» **The problem**
Give all the lines below again, exactly, with no pictures.

» **Source data**
—————

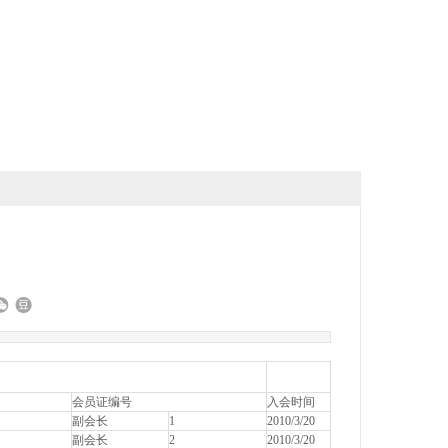
会员证编号
入会时间
副会长
1
2010/3/20
副会长
2
2010/3/20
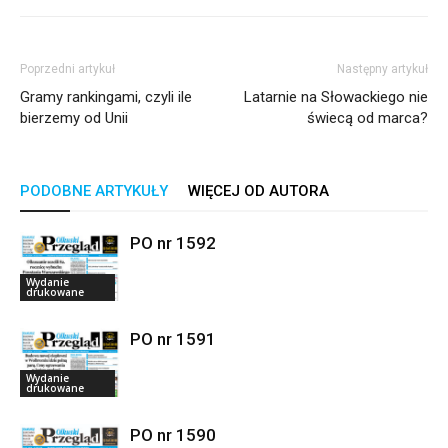
Poprzedni artykuł
Następny artykuł
Gramy rankingami, czyli ile
Latarnie na Słowackiego nie
bierzemy od Unii
świecą od marca?
PODOBNE ARTYKUŁY
WIĘCEJ OD AUTORA
PO nr 1592
Wydanie
drukowane
PO nr 1591
Wydanie
drukowane
PO nr 1590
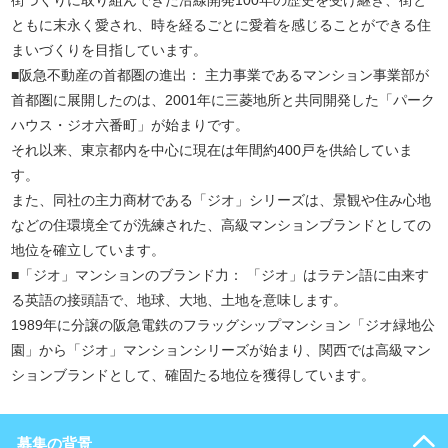
街づくりに取り組んできた沿線開発100年の歴史を受け継ぎ、街と
ともに末永く愛され、時を経るごとに愛着を感じることができる住
まいづくりを目指しています。
■阪急不動産の首都圏の進出： 主力事業であるマンション事業部が
首都圏に展開したのは、2001年に三菱地所と共同開発した「パーク
ハウス・ジオ六番町」が始まりです。
それ以来、東京都内を中心に現在は年間約400戸を供給していま
す。
また、同社の主力商材である「ジオ」シリーズは、景観や住み心地
などの住環境全てが洗練された、高級マンションブランドとしての
地位を確立しています。
■「ジオ」マンションのブランド力： 「ジオ」はラテン語に由来す
る英語の接頭語で、地球、大地、土地を意味します。
1989年に分譲の阪急電鉄のフラッグシップマンション「ジオ緑地公
園」から「ジオ」マンションシリーズが始まり、関西では高級マン
ションブランドとして、確固たる地位を獲得しています。
募集の背景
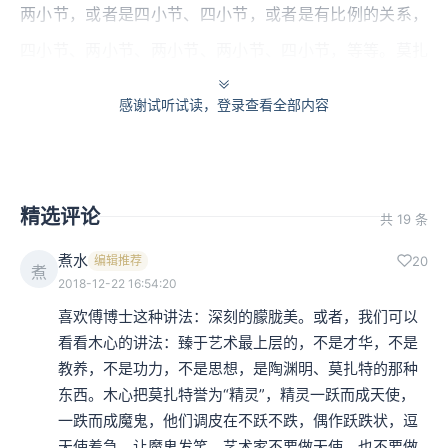
两小节，或者是四小节、四小节，或者是有比例的关系，
四小节、两小节、两小节、两小节、四小节，等等。莫扎
特的作品几乎都有非常好的比例，我们就以下面这一首鼎
感谢试听试读，登录查看全部内容
鼎有名的《G大调弦乐小夜曲》K525第一乐章，来当例子
吧。
我们听这首音乐的时候，就可能马上感觉到，旋律非常的
精选评论
共 19 条
工整，句子写得都有良好的比例，听起来非常非常的舒
煮水
编辑推荐
20
煮
服。然而他只有这样而已吗？我现在一边放这首曲子，一
2018-12-22 16:54:20
喜欢傅博士这种讲法：深刻的朦胧美。或者，我们可以
边算每个乐句的小节给大家听听看。
看看木心的讲法：臻于艺术最上层的，不是才华，不是
教养，不是功力，不是思想，是陶渊明、莫扎特的那种
东西。木心把莫扎特誉为“精灵”，精灵一跃而成天使，
一跌而成魔鬼，他们调皮在不跃不跌，偶作跃跌状，逗
天使着急，让魔鬼发笑。艺术家不要做天使，也不要做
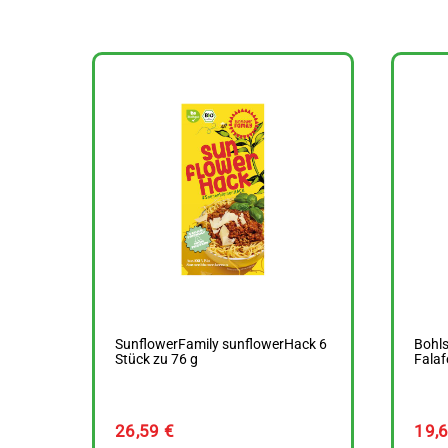
SunflowerFamily sunflowerHack 6
Bohls
Stück zu 76 g
Falaf
26,59
€
19,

—————

» **Answer section**
会员证编号
入会时间
副会长
1
2010/3/20
副会长
2
2010/3/20
Poprzedni artykuł
Następny artykuł
Gramy rankingami, czyli ile
Latarnie na Słowackiego nie
bierzemy od Unii
świecą od marca?
PODOBNE ARTYKUŁY
WIĘCEJ OD AUTORA
PO nr 1592
Wydanie
drukowane
PO nr 1591
Wydanie
drukowane
PO nr 1590
街づくりに取り組んできた沿線開発100年の歴史を受け継ぎ、街と
ともに末永く愛され、時を経るごとに愛着を感じることができる住
まいづくりを目指しています。
■阪急不動産の首都圏の進出： 主力事業であるマンション事業部が
首都圏に展開したのは、2001年に三菱地所と共同開発した「パーク
ハウス・ジオ六番町」が始まりです。
それ以来、東京都内を中心に現在は年間約400戸を供給していま
す。
また、同社の主力商材である「ジオ」シリーズは、景観や住み心地
などの住環境全てが洗練された、高級マンションブランドとしての
地位を確立しています。
■「ジオ」マンションのブランド力： 「ジオ」はラテン語に由来す
る英語の接頭語で、地球、大地、土地を意味します。
1989年に分譲の阪急電鉄のフラッグシップマンション「ジオ緑地公
園」から「ジオ」マンションシリーズが始まり、関西では高級マン
ションブランドとして、確固たる地位を獲得しています。
募集の背景
两小节，或者是四小节、四小节，或者是有比例的关系，
四小节、两小节、两小节、两小节、四小节，等等。莫扎
特的作品几乎都有非常好的比例，我们就以下面这一首鼎
感谢试听试读，登录查看全部内容
鼎有名的《G大调弦乐小夜曲》K525第一乐章，来当例子
吧。
我们听这首音乐的时候，就可能马上感觉到，旋律非常的
精选评论
共 19 条
工整，句子写得都有良好的比例，听起来非常非常的舒
煮水
编辑推荐
20
煮
服。然而他只有这样而已吗？我现在一边放这首曲子，一
2018-12-22 16:54:20
喜欢傅博士这种讲法：深刻的朦胧美。或者，我们可以
边算每个乐句的小节给大家听听看。
看看木心的讲法：臻于艺术最上层的，不是才华，不是
教养，不是功力，不是思想，是陶渊明、莫扎特的那种
东西。木心把莫扎特誉为“精灵”，精灵一跃而成天使，
一跌而成魔鬼，他们调皮在不跃不跌，偶作跃跌状，逗
天使着急，让魔鬼发笑。艺术家不要做天使，也不要做
SunflowerFamily sunflowerHack 6
Bohls
Stück zu 76 g
Falaf
26,59
€
19,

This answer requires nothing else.